• Your task: Begin with the line below holding "17-июл-2026, 01:00" and go on through the line holding "m guerra, com", duplicating each line exactly and leaving out pictures.

• Records for this exercise:
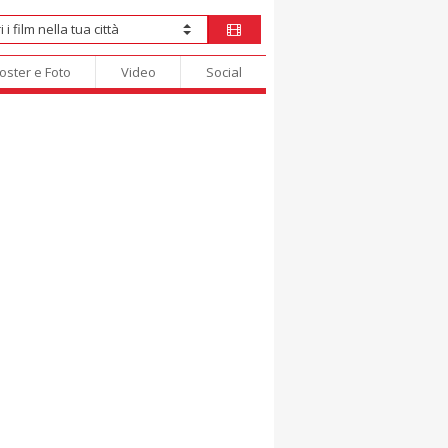
oster e Foto
Video
Social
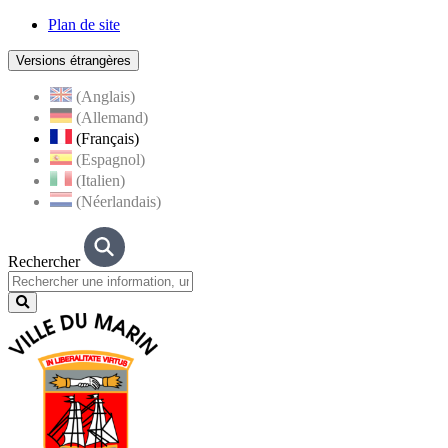
Plan de site
Versions étrangères
(Anglais)
(Allemand)
(Français)
(Espagnol)
(Italien)
(Néerlandais)
Rechercher
Lancer
la
recherche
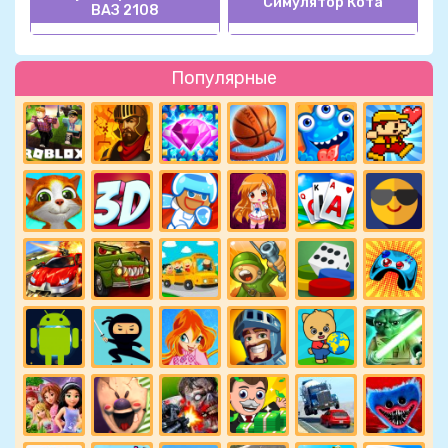
Симулятор Кота
ВАЗ 2108
Популярные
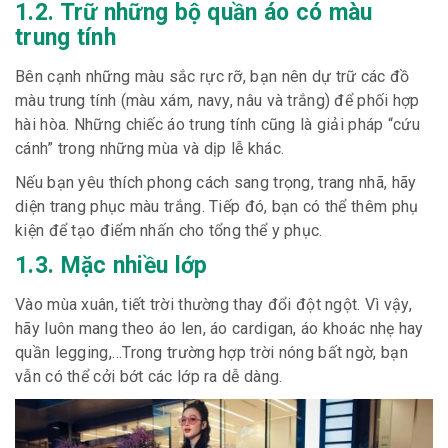
1.2. Trữ những bộ quần áo có màu
trung tính
Bên cạnh những màu sắc rực rỡ, bạn nên dự trữ các đồ
màu trung tính (màu xám, navy, nâu và trắng) để phối hợp
hài hòa. Những chiếc áo trung tính cũng là giải pháp “cứu
cánh” trong những mùa và dịp lễ khác.
Nếu bạn yêu thích phong cách sang trọng, trang nhã, hãy
diện trang phục màu trắng. Tiếp đó, bạn có thể thêm phụ
kiện để tạo điểm nhấn cho tổng thể y phục.
1.3. Mặc nhiều lớp
Vào mùa xuân, tiết trời thường thay đổi đột ngột. Vì vậy,
hãy luôn mang theo áo len, áo cardigan, áo khoác nhẹ hay
quần legging,…Trong trường hợp trời nóng bất ngờ, bạn
vẫn có thể cởi bớt các lớp ra dễ dàng.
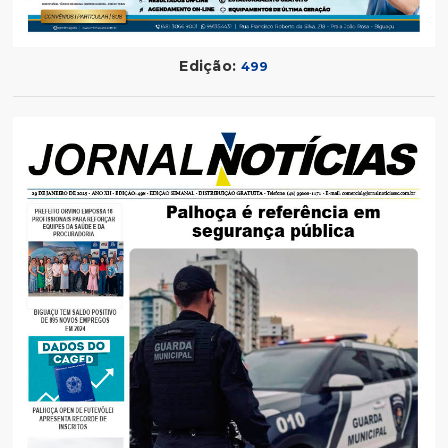
Edição:
499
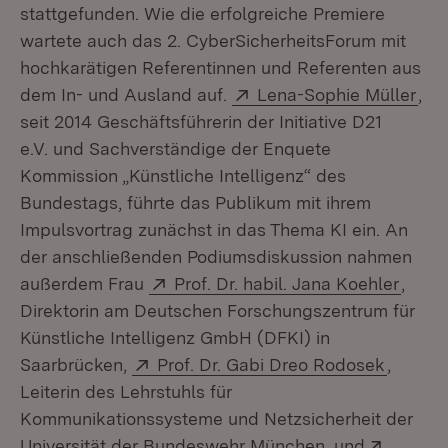
stattgefunden. Wie die erfolgreiche Premiere
wartete auch das 2. CyberSicherheitsForum mit
hochkarätigen Referentinnen und Referenten aus
Extern:
(Öf
dem In- und Ausland auf.
Lena-Sophie Müller
,
seit 2014 Geschäftsführerin der Initiative D21
e.V. und Sachverständige der Enquete
Kommission „Künstliche Intelligenz“ des
Bundestags, führte das Publikum mit ihrem
Impulsvortrag zunächst in das Thema KI ein. An
der anschließenden Podiumsdiskussion nahmen
Extern:
(Öffn
außerdem Frau
Prof. Dr. habil. Jana Koehler
,
Direktorin am Deutschen Forschungszentrum für
Künstliche Intelligenz GmbH (DFKI) in
Extern:
(Öffnet
Saarbrücken,
Prof. Dr. Gabi Dreo Rodosek
,
Leiterin des Lehrstuhls für
Kommunikationssysteme und Netzsicherheit der
Extern:
Universität der Bundeswehr München, und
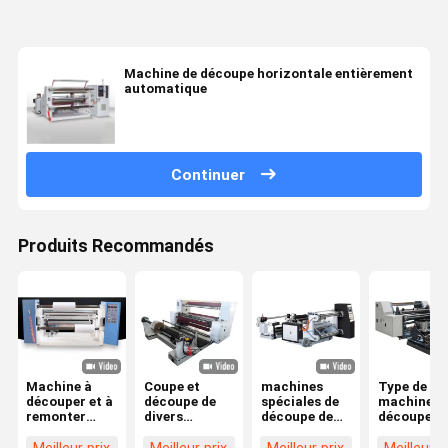
Machine de découpe horizontale entièrement
automatique
Continuer
Produits Recommandés
Machine à
Coupe et
machines
Type de
découper et à
découpe de
spéciales de
machine à
remonter
divers
découpe de
découper
horizontalement,
matériaux de
papier kraft
horizontal
machine à
papier kraft
de précision,
1100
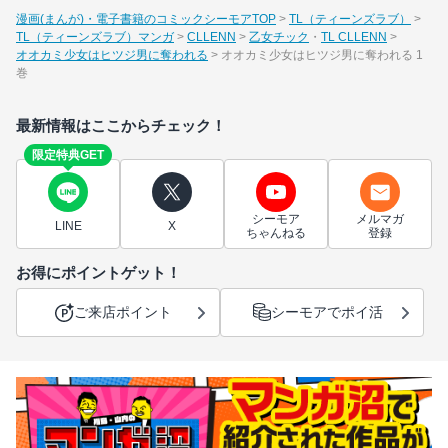
漫画(まんが)・電子書籍のコミックシーモアTOP
TL（ティーンズラブ）
TL（ティーンズラブ）マンガ
CLLENN
乙女チック
TL CLLENN
オオカミ少女はヒツジ男に奪われる
オオカミ少女はヒツジ男に奪われる 1
巻
最新情報はここからチェック！
限定特典GET
シーモア
メルマガ
LINE
X
ちゃんねる
登録
お得にポイントゲット！
ご来店ポイント
シーモアでポイ活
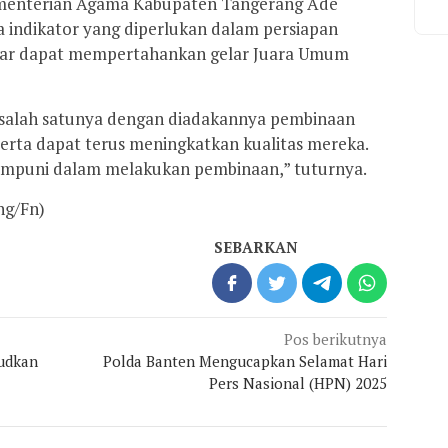
ementerian Agama Kabupaten Tangerang Ade
a indikator yang diperlukan dalam persiapan
agar dapat mempertahankan gelar Juara Umum
, salah satunya dengan diadakannya pembinaan
serta dapat terus meningkatkan kualitas mereka.
umpuni dalam melakukan pembinaan,” tuturnya.
ng/Fn)
SEBARKAN
Pos berikutnya
udkan
Polda Banten Mengucapkan Selamat Hari
Pers Nasional (HPN) 2025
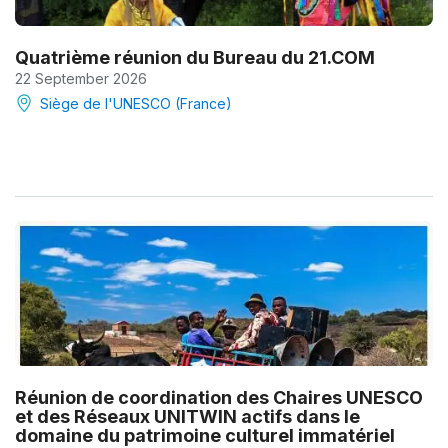
Quatrième réunion du Bureau du 21.COM
22 September 2026
Siège de l'UNESCO (France)
Réunion de coordination des Chaires UNESCO
et des Réseaux UNITWIN actifs dans le
domaine du patrimoine culturel immatériel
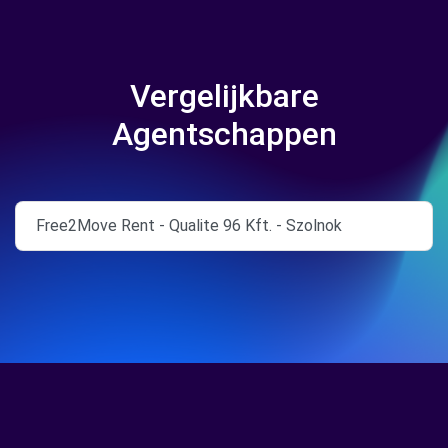
Vergelijkbare
Agentschappen
Free2Move Rent - Qualite 96 Kft. - Szolnok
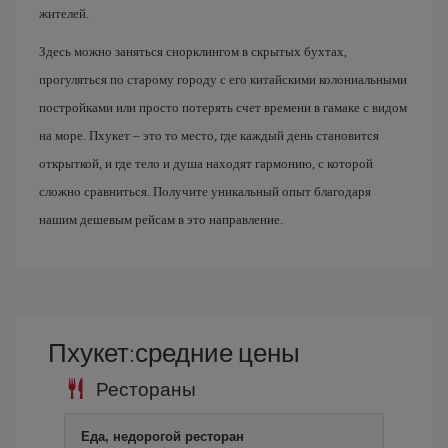
жителей.
Здесь можно заняться снорклингом в скрытых бухтах,
прогуляться по старому городу с его китайскими колониальными
постройками или просто потерять счет времени в гамаке с видом
на море. Пхукет – это то место, где каждый день становится
открыткой, и где тело и душа находят гармонию, с которой
сложно сравниться. Получите уникальный опыт благодаря
нашим дешевым рейсам в это направление.
Пхукет:средние цены
Рестораны
Еда, недорогой ресторан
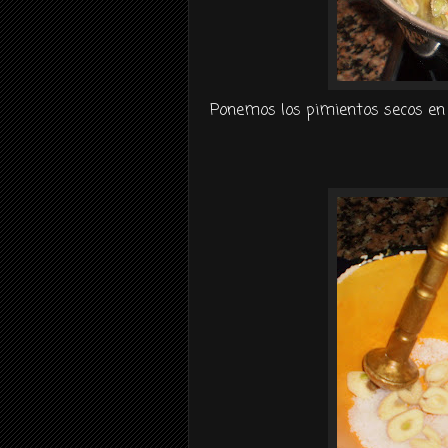
Ponemos los pimientos secos en 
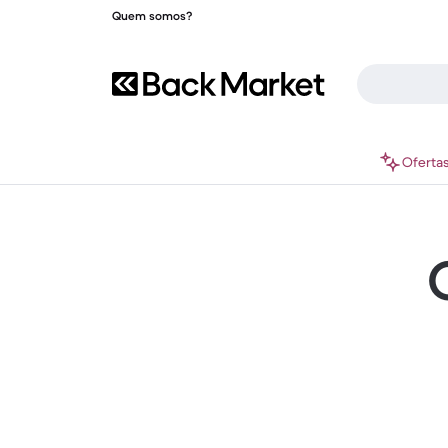
Quem somos?
Oferta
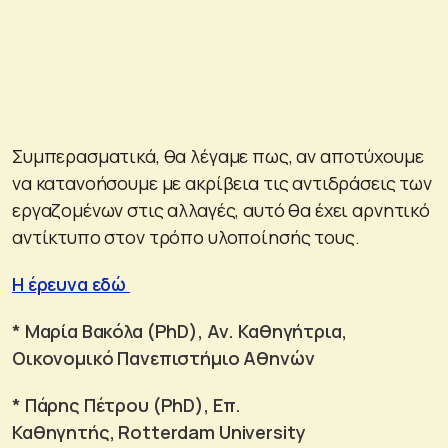
Συμπερασματικά, θα λέγαμε πως, αν αποτύχουμε
να κατανοήσουμε με ακρίβεια τις αντιδράσεις των
εργαζομένων στις αλλαγές, αυτό θα έχει αρνητικό
αντίκτυπο στον τρόπο υλοποίησής τους.
H έρευνα εδώ
* Μαρία Βακόλα (PhD), Αν. Καθηγήτρια,
Οικονομικό Πανεπιστήμιο Αθηνών
* Πάρης Πέτρου (PhD), Επ.
Καθηγητής, Rotterdam University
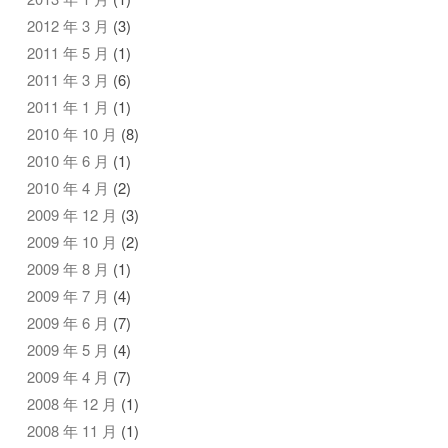
2012 年 3 月
(3)
2011 年 5 月
(1)
2011 年 3 月
(6)
2011 年 1 月
(1)
2010 年 10 月
(8)
2010 年 6 月
(1)
2010 年 4 月
(2)
2009 年 12 月
(3)
2009 年 10 月
(2)
2009 年 8 月
(1)
2009 年 7 月
(4)
2009 年 6 月
(7)
2009 年 5 月
(4)
2009 年 4 月
(7)
2008 年 12 月
(1)
2008 年 11 月
(1)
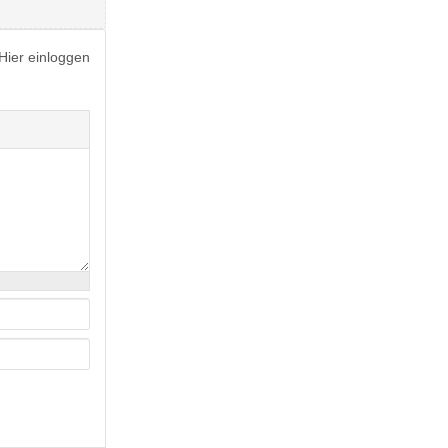
Hier einloggen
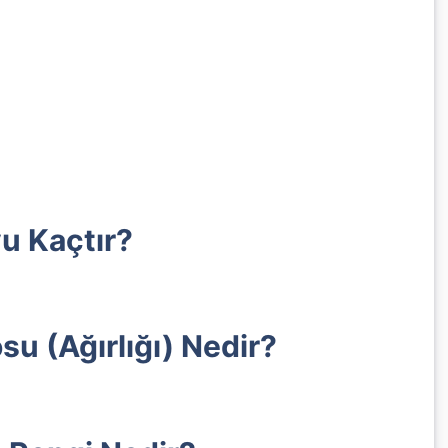
u Kaçtır?
su (Ağırlığı) Nedir?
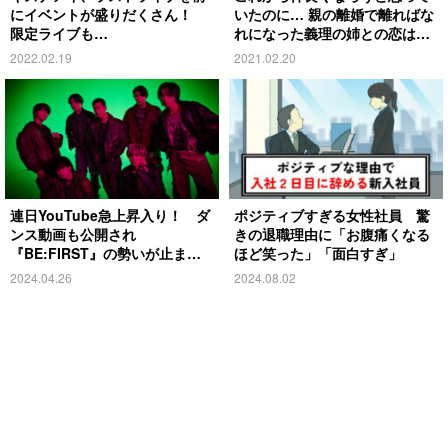
にイベントが盛りだくさん！
いたのに… 親の離婚で離ればな
限定ライブも…
れになった義理の姉との恋は実
る？
2022.02.19
2021.02.20
連日YouTube急上昇入り！ ダ
ポジティブすぎる女性社員 驚
ンス動画も公開され
きの退職理由に「お腹痛くなる
『BE:FIRST』の勢いが止まら
ほど笑った」「面白すぎ」
ない
2024.04.26
2024.08.02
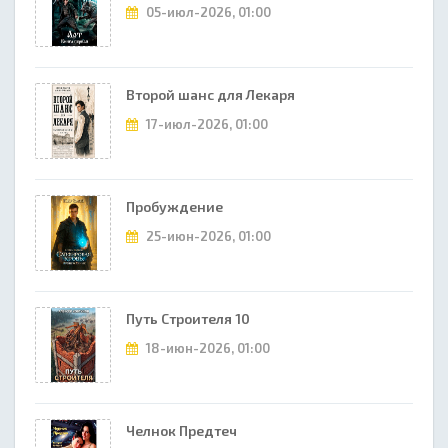
05-июл-2026, 01:00
Второй шанс для Лекаря
17-июл-2026, 01:00
Пробуждение
25-июн-2026, 01:00
Путь Строителя 10
18-июн-2026, 01:00
Челнок Предтеч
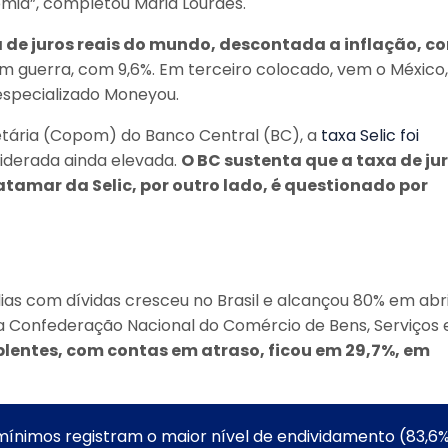
mia”, completou Maria Lourdes.
a de juros reais do mundo, descontada a inflação, c
m guerra, com 9,6%. Em terceiro colocado, vem o México,
specializado Moneyou.
etária (Copom) do Banco Central (BC), a
taxa Selic foi
siderada ainda elevada.
O BC sustenta que a taxa de jur
atamar da Selic, por outro lado, é questionado por
ias com dívidas cresceu no Brasil e alcançou 80% em abri
a Confederação Nacional do Comércio de Bens, Serviços 
plentes, com contas em atraso, ficou em 29,7%, em
 mínimos registram o maior nível de endividamento (83,6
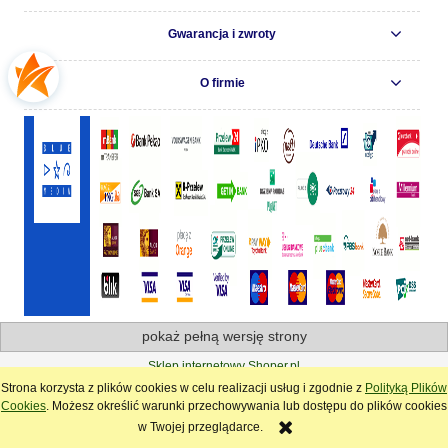
Gwarancja i zwroty
O firmie
pokaż pełną wersję strony
Sklep internetowy Shoper.pl
Strona korzysta z plików cookies w celu realizacji usług i zgodnie z
Polityką Plików
Cookies
. Możesz określić warunki przechowywania lub dostępu do plików cookies
w Twojej przeglądarce.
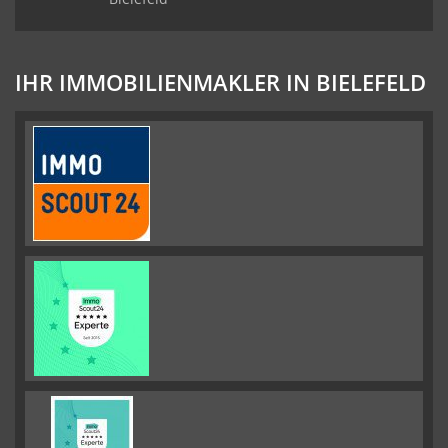
IHR IMMOBILIENMAKLER IN BIELEFELD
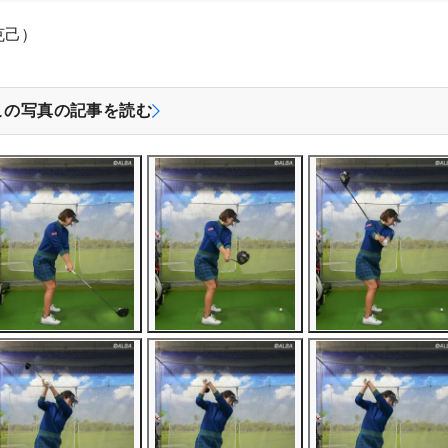
克己）
この写真の記事を読む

• Response to this exercise:
17-июл-2026, 01:00
Пробуждение
25-июн-2026, 01:00
Путь Строителя 10
18-июн-2026, 01:00
Челнок Предтеч
mia”, completou Maria Lourdes.
a de juros reais do mundo, descontada a inflação, c
m guerra, com 9,6%. Em terceiro colocado, vem o México,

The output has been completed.